What you have to do:
The lines to reproduce run from the one containing "Game Pass au Canada" through the end of the records below. Reproduce them exactly and add nothing.

══ Given data ══

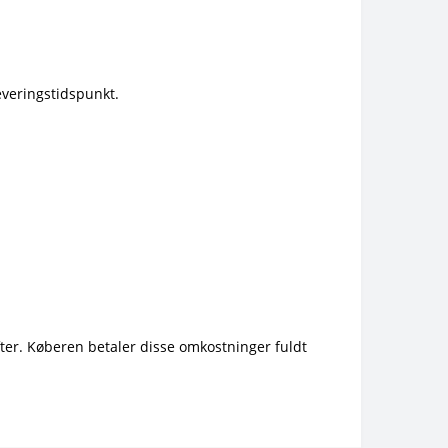
everingstidspunkt.
fter. Køberen betaler disse omkostninger fuldt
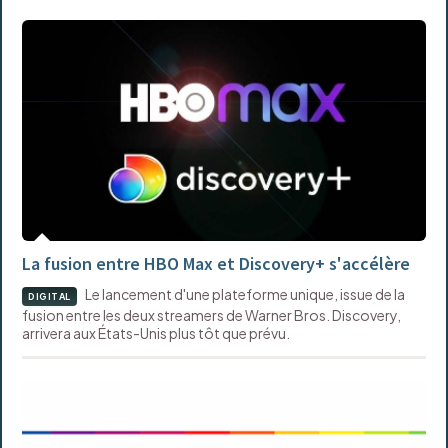
La fusion entre HBO Max et Discovery+ s'accélère
Le lancement d'une plateforme unique, issue de la
DIGITAL
fusion entre les deux streamers de Warner Bros. Discovery,
arrivera aux États-Unis plus tôt que prévu.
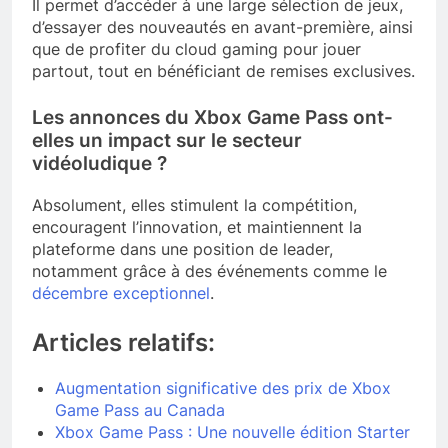
Il permet d’accéder à une large sélection de jeux,
d’essayer des nouveautés en avant-première, ainsi
que de profiter du cloud gaming pour jouer
partout, tout en bénéficiant de remises exclusives.
Les annonces du Xbox Game Pass ont-
elles un impact sur le secteur
vidéoludique ?
Absolument, elles stimulent la compétition,
encouragent l’innovation, et maintiennent la
plateforme dans une position de leader,
notamment grâce à des événements comme le
décembre exceptionnel
.
Articles relatifs:
Augmentation significative des prix de Xbox
Game Pass au Canada
Xbox Game Pass : Une nouvelle édition Starter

═══

Response area:
Game Pass au Canada
Xbox Game Pass : Une nouvelle édition Starter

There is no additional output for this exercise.